Ailbhe Dennehy: A cautionary tale for employers dismissing during probation

Ailbhe Dennehy: A cautionary tale for employers dismissing during probation

Ailbhe Dennehy

Ailbhe Dennehy, partner at William Fry, considers a significant High Court ruling concerning an employee dismissed during probation.

Traditionally, dismissals during probation have been considered relatively low risk by employers since the Workplace Relations Commission (WRC) requires employees to have at least one year’s service before taking a claim of unfair dismissal.

However, the courts’ focus on an employee’s right to fair procedures in recent cases challenging dismissal during probation should serve as a cautionary tale to employers. A lack of service does not afford employers carte blanche to side-step fair procedures.

Last month the High Court weighed in, confirming, in the case of O’Donovan v Over-C Technology Ltd & Another [2020] IEHC 291, that the employee’s implied contractual right to fair procedures had been breached when assessing his performance and subsequently dismissing him. 

What happened? 

In August 2019, Mr O’Donovan was appointed CFO of Over-C Technology Limited under a contract providing for remedial action/termination during the initial six month probation period where “performance is not up to the required standard” and the employee’s “right to lodge an appeal” in the event of any disciplinary action.

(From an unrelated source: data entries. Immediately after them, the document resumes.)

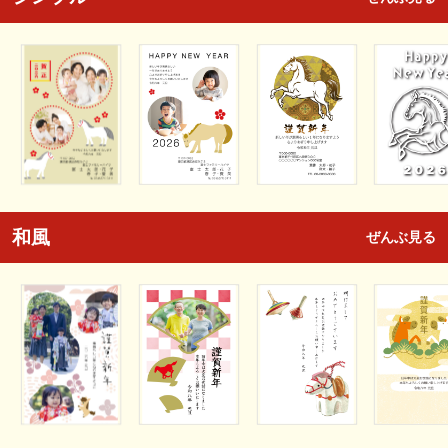
和風
ぜんぶ見る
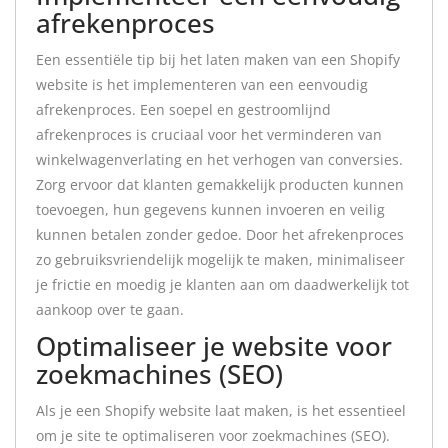
afrekenproces
Een essentiële tip bij het laten maken van een Shopify
website is het implementeren van een eenvoudig
afrekenproces. Een soepel en gestroomlijnd
afrekenproces is cruciaal voor het verminderen van
winkelwagenverlating en het verhogen van conversies.
Zorg ervoor dat klanten gemakkelijk producten kunnen
toevoegen, hun gegevens kunnen invoeren en veilig
kunnen betalen zonder gedoe. Door het afrekenproces
zo gebruiksvriendelijk mogelijk te maken, minimaliseer
je frictie en moedig je klanten aan om daadwerkelijk tot
aankoop over te gaan.
Optimaliseer je website voor
zoekmachines (SEO)
Als je een Shopify website laat maken, is het essentieel
om je site te optimaliseren voor zoekmachines (SEO).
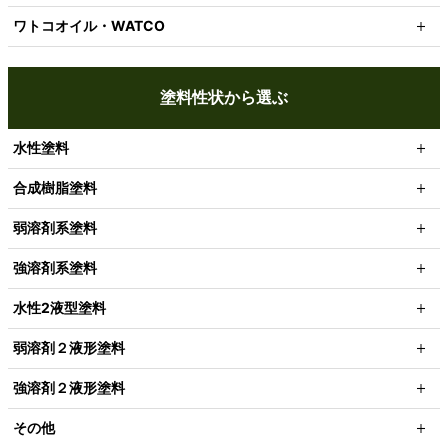
ワトコオイル・WATCO
塗料性状から選ぶ
水性塗料
合成樹脂塗料
弱溶剤系塗料
強溶剤系塗料
水性2液型塗料
弱溶剤２液形塗料
強溶剤２液形塗料
その他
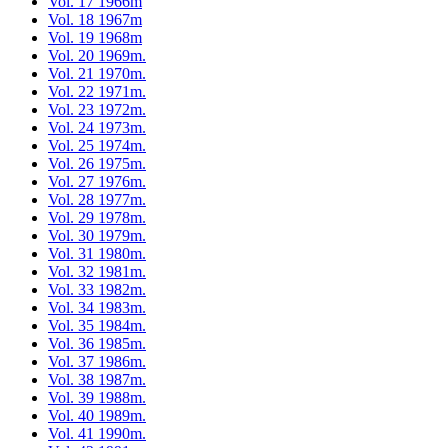
Vol. 17 1966m
Vol. 18 1967m
Vol. 19 1968m
Vol. 20 1969m.
Vol. 21 1970m.
Vol. 22 1971m.
Vol. 23 1972m.
Vol. 24 1973m.
Vol. 25 1974m.
Vol. 26 1975m.
Vol. 27 1976m.
Vol. 28 1977m.
Vol. 29 1978m.
Vol. 30 1979m.
Vol. 31 1980m.
Vol. 32 1981m.
Vol. 33 1982m.
Vol. 34 1983m.
Vol. 35 1984m.
Vol. 36 1985m.
Vol. 37 1986m.
Vol. 38 1987m.
Vol. 39 1988m.
Vol. 40 1989m.
Vol. 41 1990m.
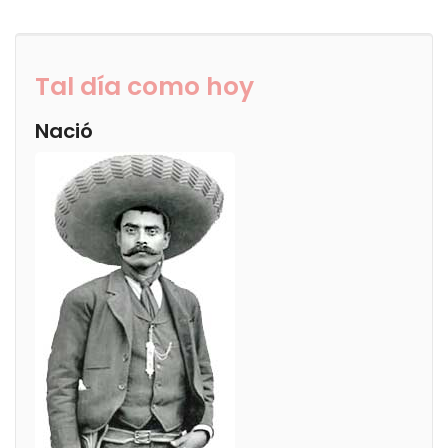
Tal día como hoy
Nació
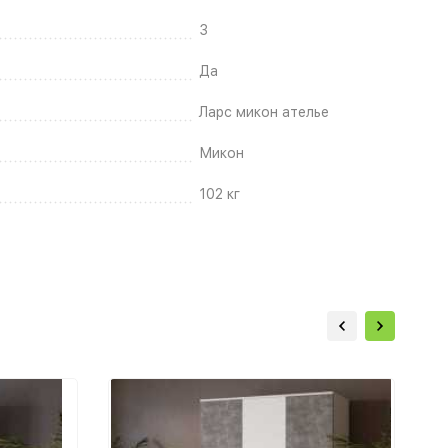
3
Да
Ларс микон ателье
Микон
102 кг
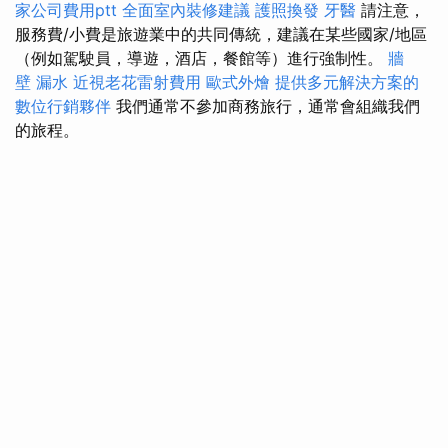
家公司費用ptt
全面室內裝修建議
護照換發
牙醫
請注意，
服務費/小費是旅遊業中的共同傳統，建議在某些國家/地區
（例如駕駛員，導遊，酒店，餐館等）進行強制性。
牆
壁 漏水
近視老花雷射費用
歐式外燴
提供多元解決方案的
數位行銷夥伴
我們通常不參加商務旅行，通常會組織我們
的旅程。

In January 2020, Mr O’Donovan was dismissed with immediate effect and paid in lieu of his one month’s notice. In the letter of termination, Over-C cited Mr O’Donovan’s “sub-standard” performance as grounds for his dismissal and specifically referenced Mr O’Donovan’s provision of “an inflated and, hence, misleading projected sales figure at a board meeting”. Over-C claimed, in the letter of termination, that Mr O’Donovan had been made aware of the performance issues prior to dismissal. 

Mr O’Donovan sought to assert his right to an appeal however, when the parties could not agree a proposed time for the appeal, the dismissal was confirmed.  Mr O’Donovan sought injunctive relief (amongst other actions), asserting that he was entitled to continue to be employed by Over-C or that his dismissal should be declared invalid, or both on the basis that the dismissal was a breach of contract as well as a breach of his constitutional right to fair procedures. 

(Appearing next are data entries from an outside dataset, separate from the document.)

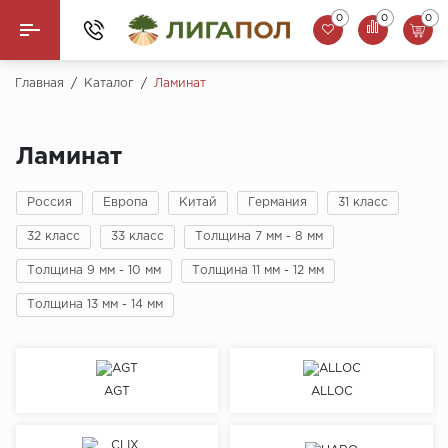
0
0
0
Назад
Главная
/
Каталог
/
Ламинат
Ламинат
Ламинат
Кварцвинил (LVT)
Россия
Европа
Китай
Германия
31 класс
Паркетная доска
32 класс
33 класс
Толщина 7 мм - 8 мм
SPC Ламинат
Толщина 9 мм - 10 мм
Толщина 11 мм - 12 мм
Инженерная доска
Толщина 13 мм - 14 мм
Плинтус
AGT
ALLOC
MSPC ламинат
Стеновые панели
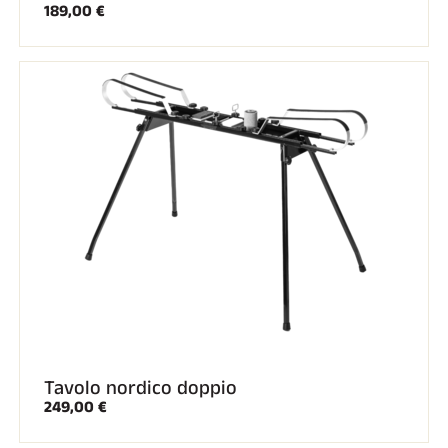
189,00 €
Tavolo nordico doppio
249,00 €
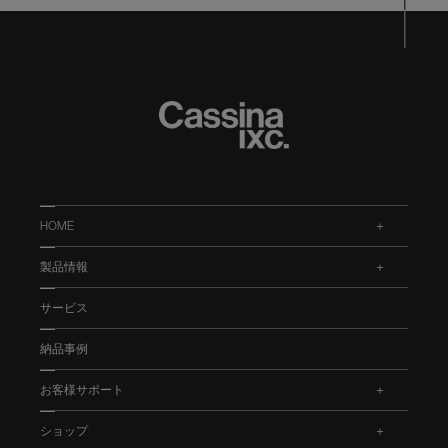
HOME
.
製品情報
.
サービス
納品事例
お客様サポート
.
ショップ
.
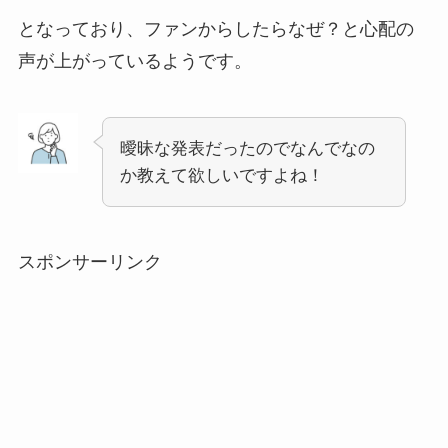
となっており、ファンからしたらなぜ？と心配の
声が上がっているようです。
曖昧な発表だったのでなんでなの
か教えて欲しいですよね！
スポンサーリンク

What did the High Court decide?

Mr O’Donovan claimed that there was no notification of performance issues prior to his dismissal, he was not afforded an opportunity to appeal, there was inadequate notice to appeal, and his appeal was incorrectly deemed to have been withdrawn. Furthermore, Over-C’s disciplinary procedures were a breach of his express and implied rights under his employment contract. 

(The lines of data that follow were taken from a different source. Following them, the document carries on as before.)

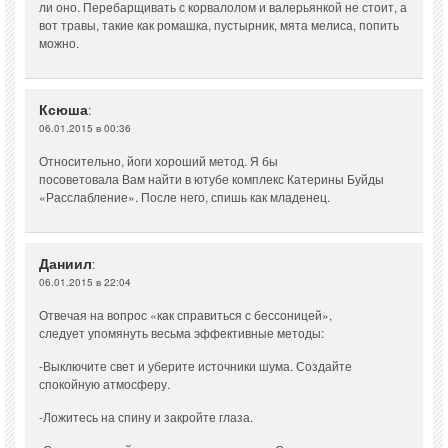
ли оно. Перебарщивать с корвалолом и валерьянкой не стоит, а
вот травы, такие как ромашка, пустырник, мята мелиса, попить
можно.
Ксюша
:
06.01.2015 в 00:36
Относительно, йоги хороший метод. Я бы
посоветовала Вам найти в ютубе комплекс Катерины Буйды
«Расслабление». После него, спишь как младенец.
Даниил
:
06.01.2015 в 22:04
Отвечая на вопрос «как справиться с бессоницей»,
следует упомянуть весьма эффективные методы:
-Выключите свет и уберите источники шума. Создайте
спокойную атмосферу.
-Ложитесь на спину и закройте глаза.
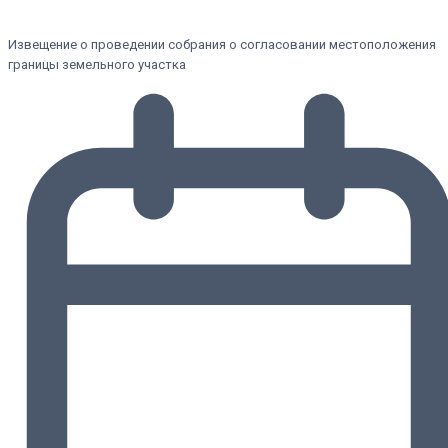
Извещение о проведении собрания о согласовании местоположения
границы земельного участка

In reviewing the test for granting an injunction, the High Court considered that:

  1. Mr O’Donovan’s claim for injunctive relief met the first test of establishing a strong case likely to succeed at trial as Mr O’Donovan had made a strong case that his dismissal, while not wrongful on grounds of “misconduct”, was wrongful on the“significantly more probable” grounds of “poor performance during his probationary period” as it was not effected in accordance with Mr O’Donovan’s contract.  In reaching such conclusion, the Court noted that the instances of alleged poor performance were not drawn to Mr O’Donovan’s attention prior to his dismissal in January 2020 and in the “specific circumstances of his contractually required performance assessment”, Mr O’Donovan was entitled to a “level of procedural fairness that he did not receive”, particularly the right to be heard and the right to appeal.
  2. Mr O’Donovan’s claim also met the second test as to whether the balance of convenience favours the granting of an injunction including a consideration of whether damages would be an adequate remedy.  On the balance of convenience, the Court considered the potential impact to Mr O’Donovan’s reputation given his senior role within the business and the personal financial impact (in terms of his ability to pay his mortgage and family expenses) of not granting injunctive relief. Mr O’Donovan submitted that the reasons put forward by Over-C for his dismissal suggested that he had “deliberately misled the board and, hence, was dishonest and untrustworthy” which “in turn by innuendo” meant he was in breach of the Code of Conduct of the Institute of Management Accountants. However, the fact that the relationship of mutual trust and confidence no longer existed between the parties was a “weighty factor” in the High Court refusing to grant an order placing Mr O’Donovan back into the business “to resume his duties as CFO”. 

Ultimately, the High Court determined that the claim was “one of a fair termination process rather than one for reinstatement”. The High Court granted an interlocutory order requiring Over-C to pay Mr O’Donovan six months’ salary (in addition to benefits and any bonus) starting from the end of January 2020 on the condition that Mr O’Donovan would be available to Over-C to conduct CFO duties, if required. However, Over-C had the choice of assigning duties to Mr O’Donovan or placing him on a leave of absence and could appoint a new CFO as it saw fit. 

What should employers do?

A prudent employer should have regard to an employee’s right to fair procedures in any dismissal, including during a probationary period.

In addition to injunctive relief and notwithstanding their inability to bring an unfair dismissal claim before the WRC, employees with less one year’s service have several possible avenues of redress in the event of dismissal.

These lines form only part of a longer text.